Can we stop what is being done to Cuba, right on our doorstep?
Eric Anderson
someofparts —
The answer is so f’ing obvious, but nobody wants to believe it’s the answer because we’re all addicts. Kick television.
Here’s the lyrics to Wilco’s “Kicking Televison”
I’m serious
You’ll see
I’m working on my abs
I’m working on me
Oh, I’m kickin’
Yeah, I’m calm
Oh, I’m kickin’
Television
Television
Stop shopping, even
Stop buying things
I’m kickin’
Yeah, I’m calm
Oh, I’m kickin’
Television
Television
Um..
Oh, I’m serious
You’ll see
I’m kickin’
Yeah, I’m calm
Yeah, I’m kickin’
Television
Television
Television Television.
In an interview with Billboard, Jeff Tweedy explained the meaning of the phrase “Kicking Television”:
“A rock concert is ‘kicking television.’ If you’re out of the house and with a bunch of people enjoying something together, that’s kicking television to me.

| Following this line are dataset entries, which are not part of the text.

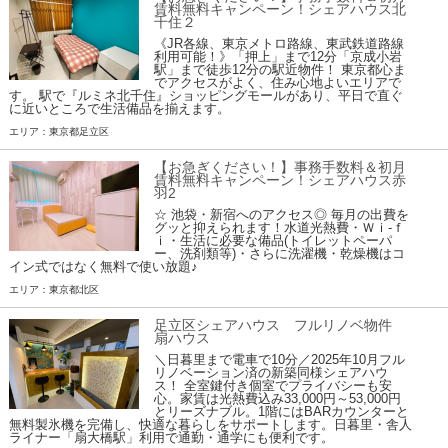
賃料無料キャンペーン！シェアハウス北
千住２
《JR各線、東京メトロ路線、東武鉄道路線
利用可能！》「押上」まで12分「京成小岩
駅」まで徒歩12分の駅近物件！ 東京都心ま
でアクセスがよく、住み心地よいエリアで
す。 駅で『ルミネ北千住』ショッピングモールがあり、平日で直ぐ
に近いところで生活備品を揃えます。
エリア：東京都足立区
【お急ぎください！】事務手数料＆初月
賃料無料キャンペーン！シェアハウス赤
羽2
☆ 池袋・新宿へのアクセス◎ 毎月の出費を
グッと抑えられます！水道光熱費・Ｗｉ-ｆ
ｉ・生活に必要な備品(トイレットペーパ
ー、洗剤類等)・さらに洗濯機・乾燥機はコ
イン式ではなく無料で使い放題♪
エリア：東京都北区
足立区シェアハウス フルリノベ物件
扇ハウス
＼日暮里まで電車で10分／2025年10月フル
リノベーション済の新築同様シェアハウ
ス！ 全室鍵付き個室でプライバシーも安
心。家賃は光熱費込み33,000円～53,000円
とリーズナブル。1階にはBARカウンターと
無料製氷機を完備し、快適な暮らしをサポートします。日暮里・舎人
ライナー「扇大橋駅」利用で通勤・通学にも便利です。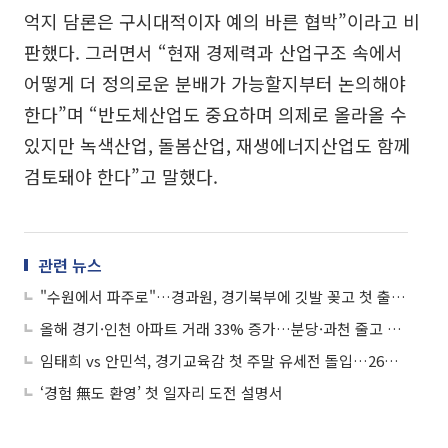
억지 담론은 구시대적이자 예의 바른 협박”이라고 비
판했다. 그러면서 “현재 경제력과 산업구조 속에서
어떻게 더 정의로운 분배가 가능할지부터 논의해야
한다”며 “반도체산업도 중요하며 의제로 올라올 수
있지만 녹색산업, 돌봄산업, 재생에너지산업도 함께
검토돼야 한다”고 말했다.
관련 뉴스
"수원에서 파주로"…경과원, 경기북부에 깃발 꽂고 첫 출근은 봉사활동이었다
올해 경기·인천 아파트 거래 33% 증가…분당·과천 줄고 구리·동탄 늘었다
임태희 vs 안민석, 경기교육감 첫 주말 유세전 돌입…26일 SBS 토론서 진검승부
‘경험 無도 환영’ 첫 일자리 도전 설명서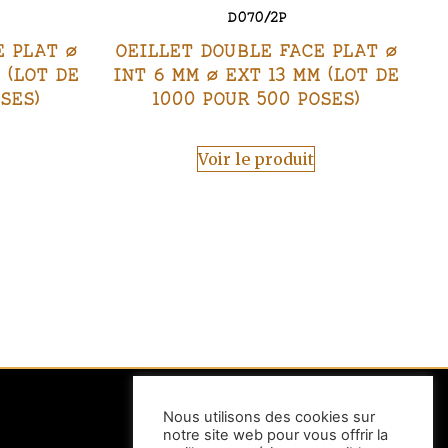
D070/2P
E PLAT Ø
OEILLET DOUBLE FACE PLAT Ø
 (LOT DE
INT 6 MM Ø EXT 13 MM (LOT DE
SES)
1000 POUR 500 POSES)
Voir le produit
Nous utilisons des cookies sur
notre site web pour vous offrir la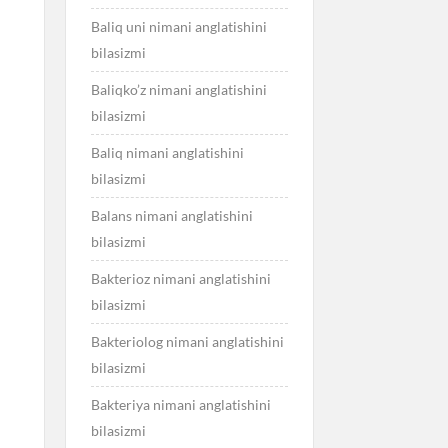
Baliq uni nimani anglatishini
bilasizmi
Baliqko’z nimani anglatishini
bilasizmi
Baliq nimani anglatishini
bilasizmi
Balans nimani anglatishini
bilasizmi
Bakterioz nimani anglatishini
bilasizmi
Bakteriolog nimani anglatishini
bilasizmi
Bakteriya nimani anglatishini
bilasizmi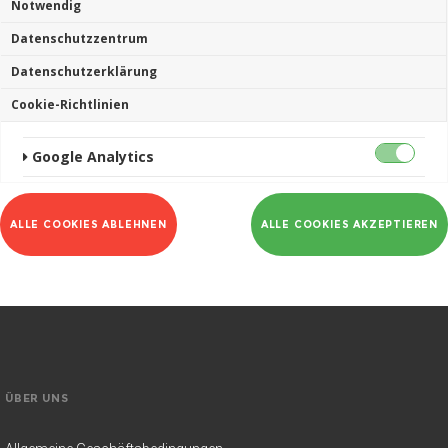
Notwendig
Datenschutzzentrum
Datenschutzerklärung
Cookie-Richtlinien
Google Analytics
ALLE COOKIES ABLEHNEN
ALLE COOKIES AKZEPTIEREN
ÜBER UNS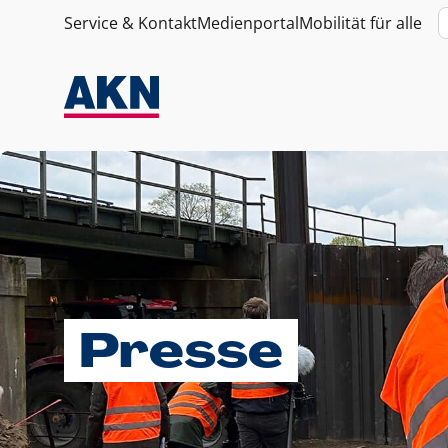
Service & Kontakt
Medienportal
Mobilität für alle
Presse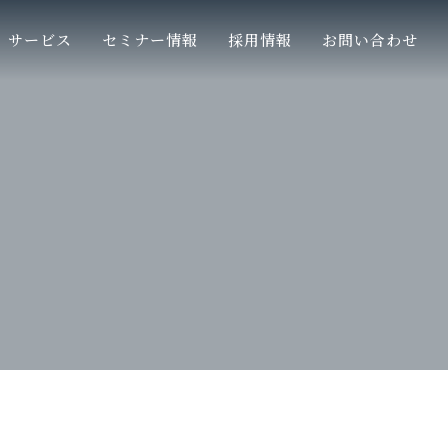
サービス
セミナー情報
採用情報
お問い合わせ
針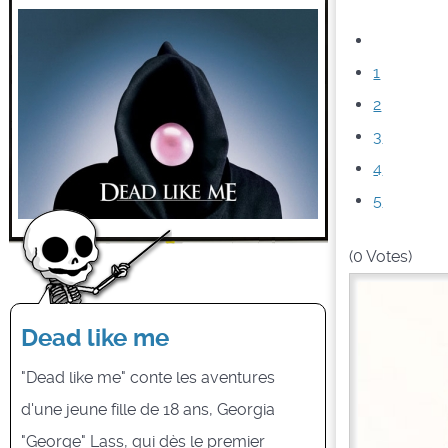
1
2
3
4
5
(0 Votes)
Dead like me
"Dead like me" conte les aventures
d'une jeune fille de 18 ans, Georgia
"George" Lass, qui dès le premier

I don’t think very many people, myself included, will ever kick television cold turkey, but I certainly think more people should be aware of what it’s doing to them.”
Kick tech and be with people. Talk and commune face to face. Get involved with local government. Take all that time that is wasted in front of tech, and make the world a better place.
It’s so plain. But, nobody does it. And so we’re doomed be what Thoreau predicted … tools of our tools, and slaves to the masters of our tools.
The revolution won’t be televised. Because, it won’t happen until nobody can afford a television.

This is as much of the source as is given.